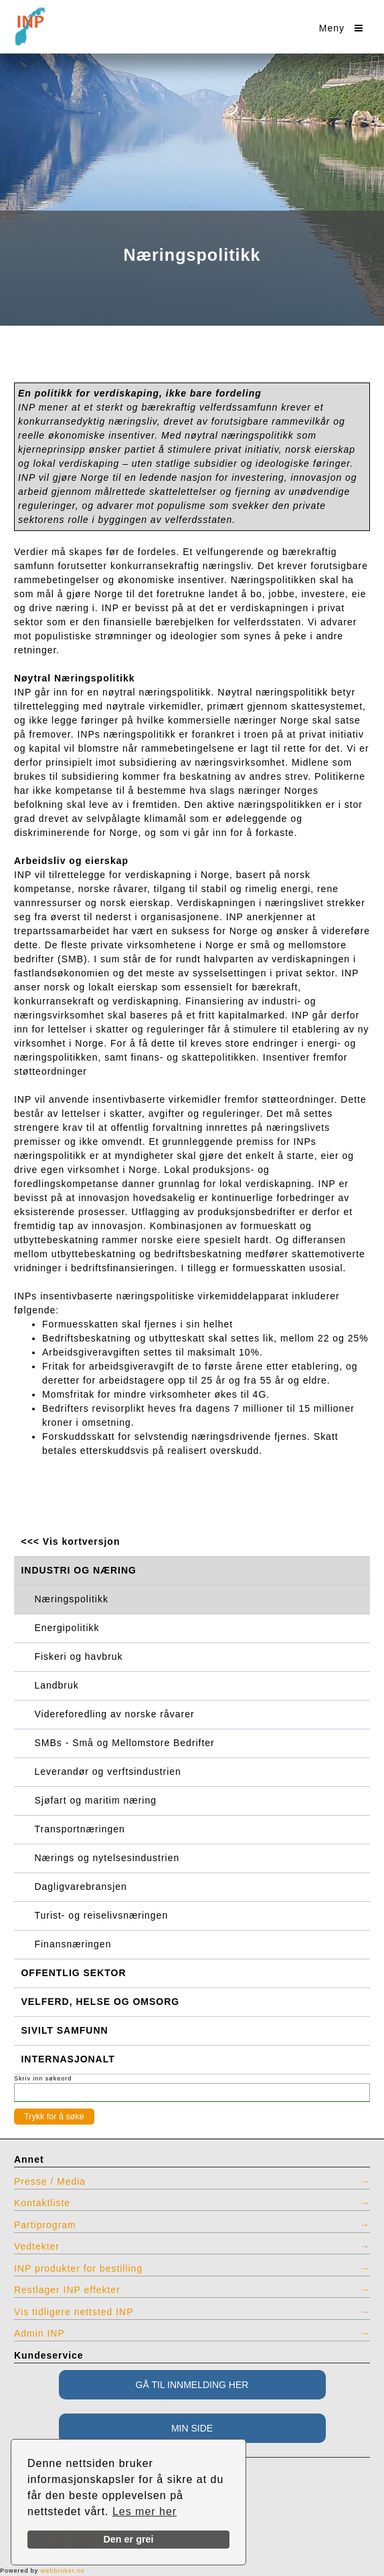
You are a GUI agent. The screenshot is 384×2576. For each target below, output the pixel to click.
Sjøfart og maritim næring (96, 1800)
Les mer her (144, 2511)
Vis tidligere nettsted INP (74, 2311)
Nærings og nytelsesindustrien (107, 1857)
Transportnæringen (80, 1829)
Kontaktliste (42, 2202)
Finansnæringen (73, 1944)
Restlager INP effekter (67, 2289)
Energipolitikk (67, 1627)
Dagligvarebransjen (81, 1886)
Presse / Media (50, 2181)
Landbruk (57, 1685)
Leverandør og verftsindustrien (108, 1771)
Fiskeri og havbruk (79, 1656)
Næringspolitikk (71, 1599)
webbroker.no (63, 2570)
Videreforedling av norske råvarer (115, 1714)
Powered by (42, 2570)
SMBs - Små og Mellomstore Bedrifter (125, 1742)
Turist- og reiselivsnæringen (102, 1915)
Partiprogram (45, 2225)
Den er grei (128, 2539)
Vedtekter (37, 2246)
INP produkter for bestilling (78, 2268)
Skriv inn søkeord (43, 2078)
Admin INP (39, 2333)
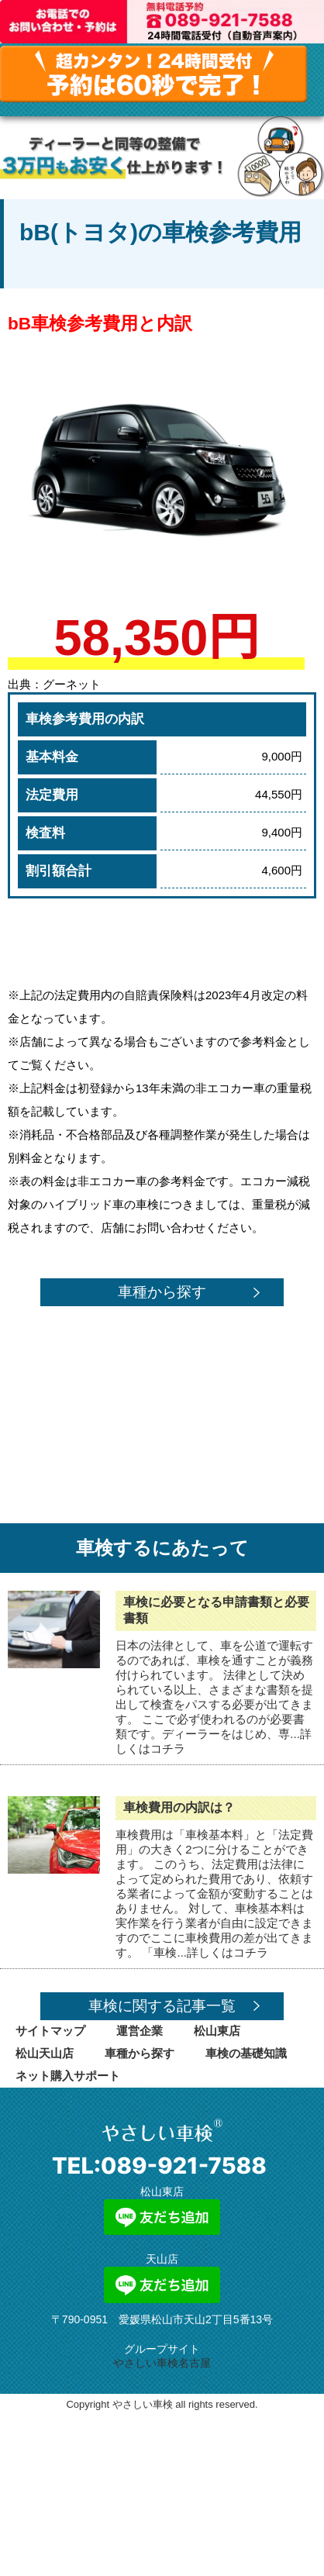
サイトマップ (50, 2030)
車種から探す (162, 1292)
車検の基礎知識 (246, 2053)
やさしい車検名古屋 (162, 2363)
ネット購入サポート (68, 2075)
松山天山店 (45, 2053)
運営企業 (139, 2030)
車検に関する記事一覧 (162, 2006)
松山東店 (217, 2030)
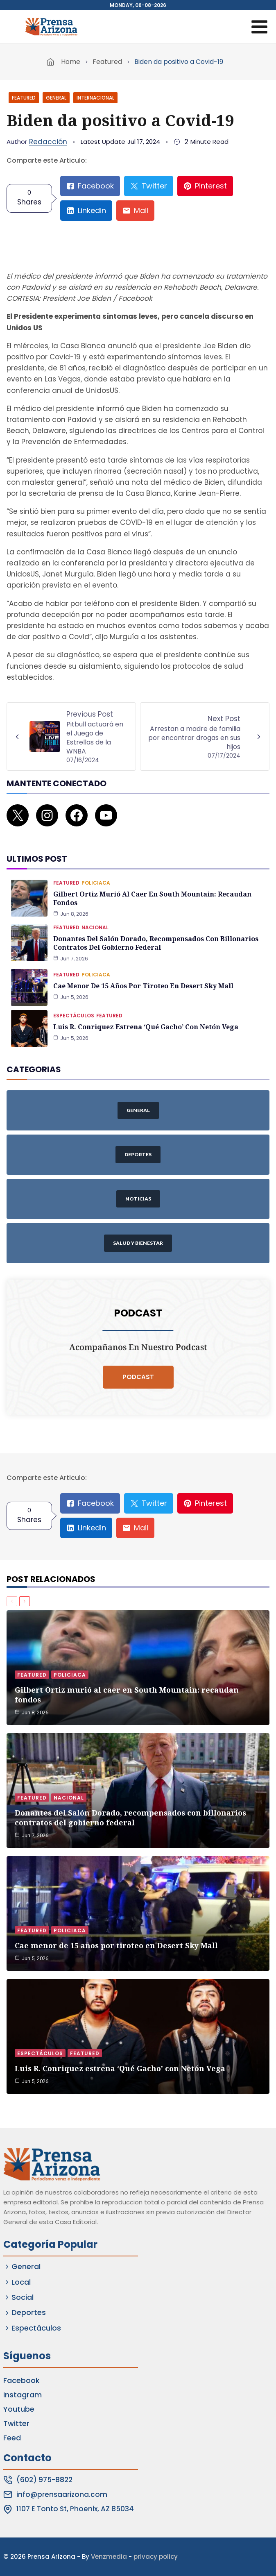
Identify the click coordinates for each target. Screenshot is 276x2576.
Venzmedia (109, 2556)
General (56, 97)
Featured (107, 61)
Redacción (48, 142)
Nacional (95, 927)
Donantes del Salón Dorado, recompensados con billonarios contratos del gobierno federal (155, 943)
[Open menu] (259, 26)
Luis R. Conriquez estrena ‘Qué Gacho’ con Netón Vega (145, 1026)
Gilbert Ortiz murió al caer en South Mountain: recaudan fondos (152, 898)
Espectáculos (73, 1015)
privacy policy (155, 2556)
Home (70, 61)
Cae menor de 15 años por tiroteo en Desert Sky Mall (143, 985)
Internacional (95, 97)
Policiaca (95, 883)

Aim of the task — Beginning with the line that contains "Dagligvarebransjen (81, 1886)" and ending with the last line of the data, restate each line word for word. Exclude the pictures.

Exercise response —
Dagligvarebransjen (81, 1886)
Presse / Media (50, 2181)
Landbruk (57, 1685)
Leverandør og verftsindustrien (108, 1771)
Fiskeri og havbruk (79, 1656)
Næringspolitikk (71, 1599)
webbroker.no (63, 2570)
Videreforedling av norske råvarer (115, 1714)
Powered by (42, 2570)
SMBs - Små og Mellomstore Bedrifter (125, 1742)
Turist- og reiselivsnæringen (102, 1915)
Partiprogram (45, 2225)
Den er grei (128, 2539)
Vedtekter (37, 2246)
INP produkter for bestilling (78, 2268)
Skriv inn søkeord (43, 2078)
Admin INP (39, 2333)
サイトマップ (50, 2030)
車種から探す (162, 1292)
車検の基礎知識 (246, 2053)
やさしい車検名古屋 (162, 2363)
ネット購入サポート (68, 2075)
松山天山店 (45, 2053)
運営企業 (139, 2030)
車検に関する記事一覧 (162, 2006)
松山東店 (217, 2030)
Identify the click coordinates for each target. Screenshot is 276x2576.
Venzmedia (109, 2556)
General (56, 97)
Featured (107, 61)
Redacción (48, 142)
Nacional (95, 927)
Donantes del Salón Dorado, recompensados con billonarios contratos del gobierno federal (155, 943)
[Open menu] (259, 26)
Luis R. Conriquez estrena ‘Qué Gacho’ con Netón Vega (145, 1026)
Gilbert Ortiz murió al caer en South Mountain: recaudan fondos (152, 898)
Espectáculos (73, 1015)
privacy policy (155, 2556)
Home (70, 61)
Cae menor de 15 años por tiroteo en Desert Sky Mall (143, 985)
Internacional (95, 97)
Policiaca (95, 883)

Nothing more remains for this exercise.